Daniel Salens se quedó maravillado por la filosofía de Extremo Oriente tal como la explica Georges Ohsawa en sus libros y tal como la enseñaba René Levy. Después de haber pasado 30 años al lado de este último, empezó a transmitir lo recibido. Tarea a la que sigue dedicándose actualmente.

A continuación, puedes leer un sugerente texto que Daniel le ha ofrecido a Tres plantas.

 



Imagina que durante tan solo 10 días, te preparas la comida siguiendo los consejos dietéticos básicos de Georges Ohsawa.
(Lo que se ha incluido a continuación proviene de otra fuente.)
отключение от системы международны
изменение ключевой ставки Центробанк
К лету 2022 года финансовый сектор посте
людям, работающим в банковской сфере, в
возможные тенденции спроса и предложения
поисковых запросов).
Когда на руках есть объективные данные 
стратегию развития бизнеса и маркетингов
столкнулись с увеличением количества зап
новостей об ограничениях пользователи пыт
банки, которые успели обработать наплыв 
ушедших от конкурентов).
Es decir, comes entre un 60% y 70% de cualquier tipo de cereal integral, como el arroz redondo pequeño, el trigo sarraceno o el mijo, acompañado de verduras cocidas. Bebes caliente, sopas o caldos o infusiones. Los condimentos son la sal marina, el gomasio hecho en casa, el paté de cereal (miso), la salsa macrobiótica (tamari) y un poco de aceite de sésamo. Masticas sin estrés cada bocado 30 o 50 veces.

Durante ese tiempo, dejas lo demás, los alimentos y las bebidas secundarios o extremos. No comes ni patatas, ni tomates, ni berenjena, ni producto animal, ni fruta (casi siempre artificial), ni azúcar, ni miel, ni dulces, ni chocolate, ni conservas, ni vinagre, ni limón, ni nada procesado. También dejas los excitantes y las drogas.
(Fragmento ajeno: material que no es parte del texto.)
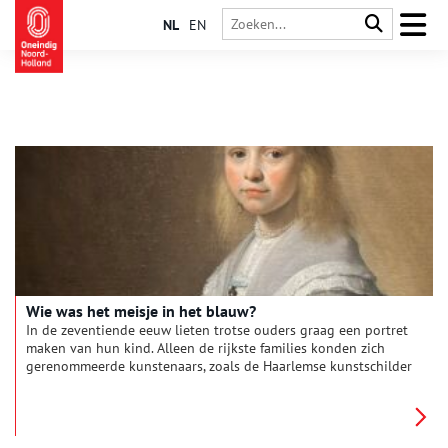
NL
EN
Wie was het meisje in het blauw?
In de zeventiende eeuw lieten trotse ouders graag een portret
maken van hun kind. Alleen de rijkste families konden zich
gerenommeerde kunstenaars, zoals de Haarlemse kunstschilder
Johannes Verspronck, veroorloven. In 1640 en 1641 schilderde
hij drie portretten van een meisje en haar ouders. ‘Portret van
een meisje in het blauw’ groeide uit tot een van de
publiekslievelingen van het Rijksmuseum. Maar wie was dit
Saldrías así de la confusión y locura del consumo de hoy en día. Te sentirías más fresco, más limpio, más ligero y menos hinchado. Experimentarías más paciencia, menos fatiga y un sueño que descansa. Tendrías la mente lúcida y clara, buena intuición y más fuerza para actuar.

Ahora imagina que después de esos 10 días de macrobiótica estricta, introduces más variedad en tus menús sin olvidar la clasificación yin y yang de los alimentos.

El buen apetito que habrías recuperado, te haría gozar de la multitud de recetas que ofrece la cocina de “las semillas que producen semillas”. De hecho, los cereales integrales se recomiendan en la Biblia y en todas las tradiciones filosóficas orientales. Son el “pan de cada día” que se puede combinar con verduras cocidas, con ensaladas, con pescado o pollo, con fruta local o con postres. Se trata pues de una rica gastronomía que cuenta con risottos, paellas, polentas, pasta, gratinados, cocidos, empanadas, cuscús, crepes, croquetas, albóndigas, cremas, potajes, galletas, panes sin levadura…

Si continuaras unos meses o unos años, podrías experimentar los efectos de la alimentación macrobiótica en tu cuerpo y mente. Podrías elegir con más exactitud la calidad y la cantidad de tus alimentos. Quizá pondrías más orden en tus ideas. Es una manera de tomar las riendas de tu vida. No cuesta tanto probar. El primer paso es mejorar tus comidas. Las recetas de este blog son un excelente ejemplo de lo que puedes cocinar. Están en total armonía con las recomendaciones dietéticas de Georges Ohsawa.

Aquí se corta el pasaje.